How environmental and genetic factors combine to cause autism: A redox/methylation hypothesis.

 

Deth R, Muratore C, Benzecry J, Power-Charnitsky VA, Waly M. Department of Pharmaceutical Sciences, Northeastern University, Boston, MA 02468, United States.

 

 

Recently higher rates of autism diagnosis suggest involvement of environmental factors in causing this developmental disorder, in concert with genetic risk factors. Autistic children exhibit evidence of oxidative stress and impaired methylation, which may reflect effects of toxic exposure on sulfur metabolism. We review the metabolic relationship between oxidative stress and methylation, with particular emphasis on adaptive responses that limit activity of cobalamin and folate-dependent methionine synthase. Methionine synthase activity is required for dopamine-stimulated phospholipid methylation, a unique membrane-delimited signaling process mediated by the D4 dopamine receptor that promotes neuronal synchronization and attention, and synchrony is impaired in autism. Genetic polymorphisms adversely affecting sulfur metabolism, methylation, detoxification, dopamine signaling and the formation of neuronal networks occur more frequently in autistic subjects.
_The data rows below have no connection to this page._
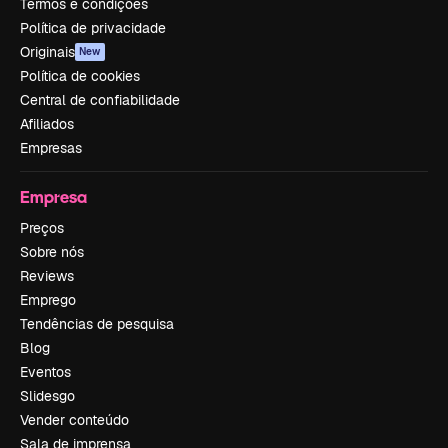
Termos e condições
Política de privacidade
Originais
New
Política de cookies
Central de confiabilidade
Afiliados
Empresas
Empresa
Preços
Sobre nós
Reviews
Emprego
Tendências de pesquisa
Blog
Eventos
Slidesgo
Vender conteúdo
Sala de imprensa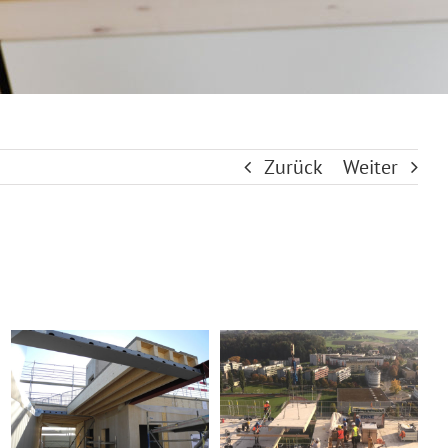
Zurück
Weiter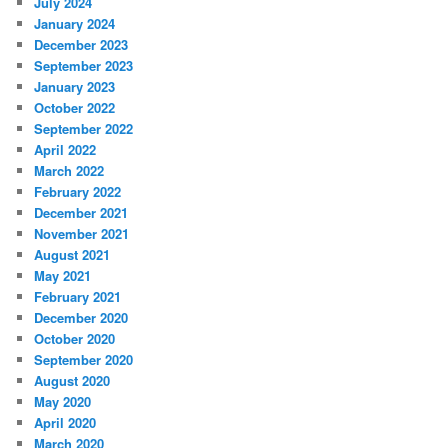
July 2024
January 2024
December 2023
September 2023
January 2023
October 2022
September 2022
April 2022
March 2022
February 2022
December 2021
November 2021
August 2021
May 2021
February 2021
December 2020
October 2020
September 2020
August 2020
May 2020
April 2020
March 2020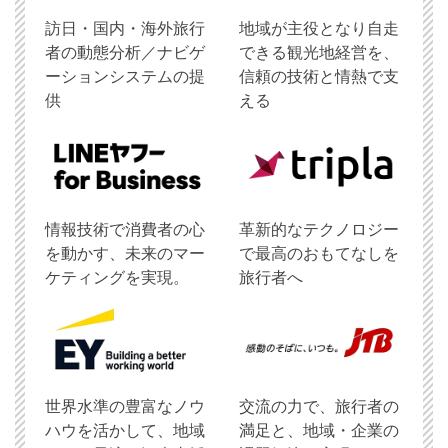
訪日・国内・海外旅行
地域が主役となり自走
者の動態分析／ナビゲ
できる観光地経営を、
ーションシステムの提
信頼の技術と情熱で支
供
える
情報技術で消費者の心
革新的なテクノロジー
を動かす、未来のマー
で最高のおもてなしを
ケティングを実現。
旅行者へ
世界水準の豊富なノウ
交流の力で、旅行者の
ハウを活かして、地域
満足と、地域・企業の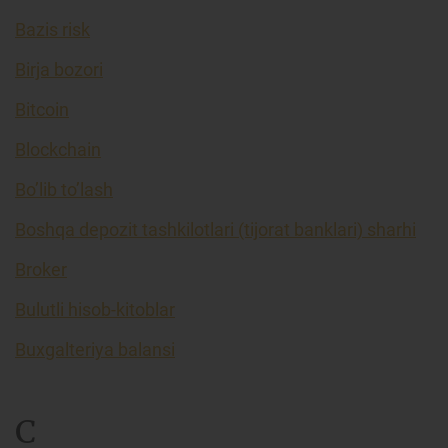
Bazis risk
Birja bozori
Bitcoin
Blockchain
Bo’lib to’lash
Boshqa depozit tashkilotlari (tijorat banklari) sharhi
Broker
Bulutli hisob-kitoblar
Buxgalteriya balansi
C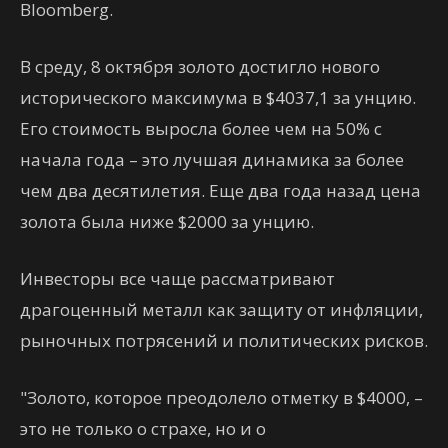
Bloomberg.
В среду, 8 октября золото достигло нового
исторического максимума в $4037,1 за унцию.
Его стоимость выросла более чем на 50% с
начала года – это лучшая динамика за более
чем два десятилетия. Еще два года назад цена
золота была ниже $2000 за унцию.
Инвесторы все чаще рассматривают
драгоценный металл как защиту от инфляции,
рыночных потрясений и политических рисков.
"Золото, которое преодолело отметку в $4000, –
это не только о страхе, но и о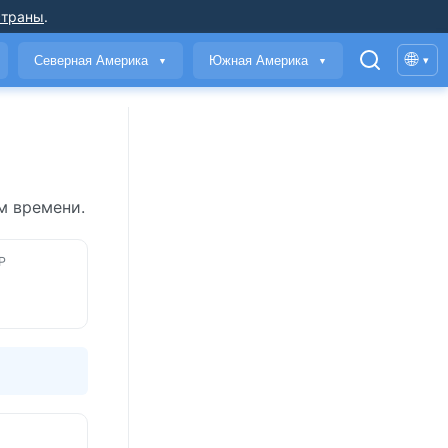
страны
.
🌐
Северная Америка
Южная Америка
▾
▼
▼
м времени.
Р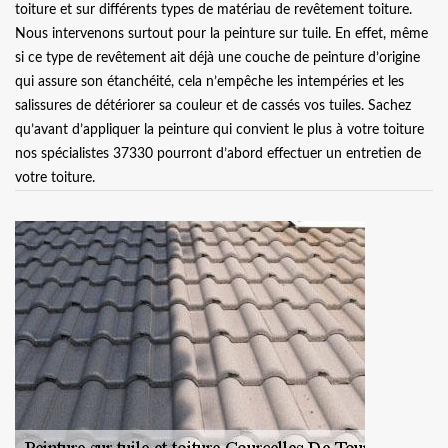
toiture et sur différents types de matériau de revêtement toiture.
Nous intervenons surtout pour la peinture sur tuile. En effet, même
si ce type de revêtement ait déjà une couche de peinture d’origine
qui assure son étanchéité, cela n’empêche les intempéries et les
salissures de détériorer sa couleur et de cassés vos tuiles. Sachez
qu’avant d’appliquer la peinture qui convient le plus à votre toiture
nos spécialistes 37330 pourront d’abord effectuer un entretien de
votre toiture.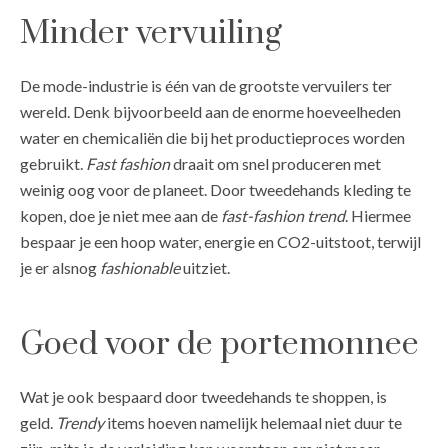
Minder vervuiling
De mode-industrie is één van de grootste vervuilers ter
wereld. Denk bijvoorbeeld aan de enorme hoeveelheden
water en chemicaliën die bij het productieproces worden
gebruikt.
Fast fashion
draait om snel produceren met
weinig oog voor de planeet. Door tweedehands kleding te
kopen, doe je niet mee aan de
fast-fashion
trend
. Hiermee
bespaar je een hoop water, energie en CO2-uitstoot, terwijl
je er alsnog
fashionable
uitziet.
Goed voor de portemonnee
Wat je ook bespaard door tweedehands te shoppen, is
geld.
Trendy
items hoeven namelijk helemaal niet duur te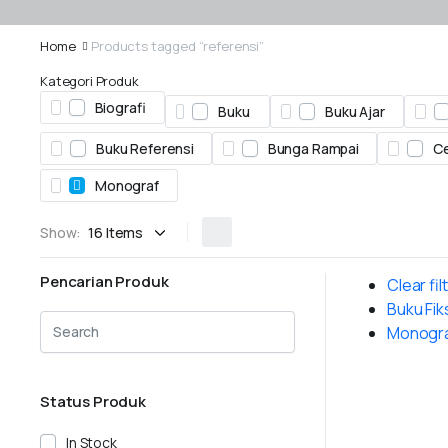
Home
Products tagged “referensi”
Kategori Produk
Biografi
Buku
Buku Ajar
Buku Referensi
Bunga Rampai
Ce
Monograf
Show:
Pencarian Produk
Clear fil
Buku Fik
Monogr
Status Produk
In Stock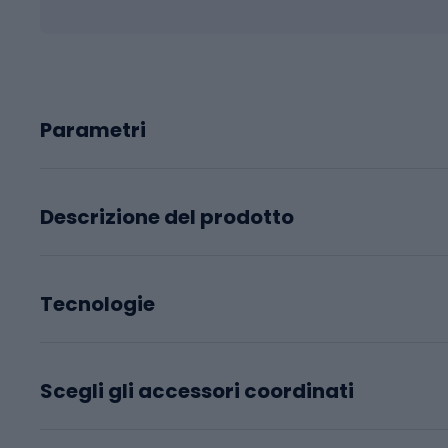
Parametri
Descrizione del prodotto
Tecnologie
Scegli gli accessori coordinati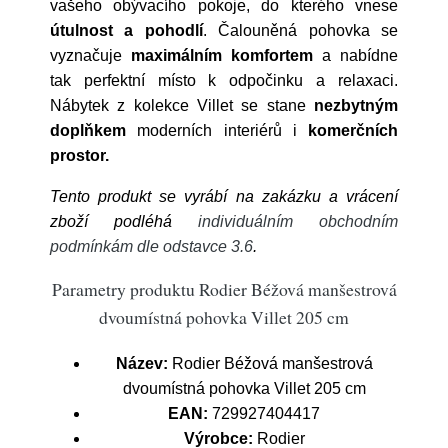
vašeho obývacího pokoje, do kterého vnese
útulnost a pohodlí
. Čalouněná pohovka se
vyznačuje
maximálním komfortem
a nabídne
tak perfektní místo k odpočinku a relaxaci.
Nábytek z kolekce Villet se stane
nezbytným
doplňkem
moderních interiérů i
komerčních
prostor.
Tento produkt se vyrábí na zakázku a vrácení
zboží podléhá
individuálním obchodním
podmínkám dle odstavce 3.6
.
Parametry produktu Rodier Béžová manšestrová
dvoumístná pohovka Villet 205 cm
Název:
Rodier Béžová manšestrová
dvoumístná pohovka Villet 205 cm
EAN:
729927404417
Výrobce:
Rodier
On the basis of these observations, a "redox/methylation hypothesis of autism" is described, in which oxidative stress, initiated by environment factors in genetically vulnerable individuals, leads to impaired methylation and neurological deficits secondary to reductions in the capacity for synchronizing neural networks.

 

PMID: 18031821 [PubMed - as supplied by publisher]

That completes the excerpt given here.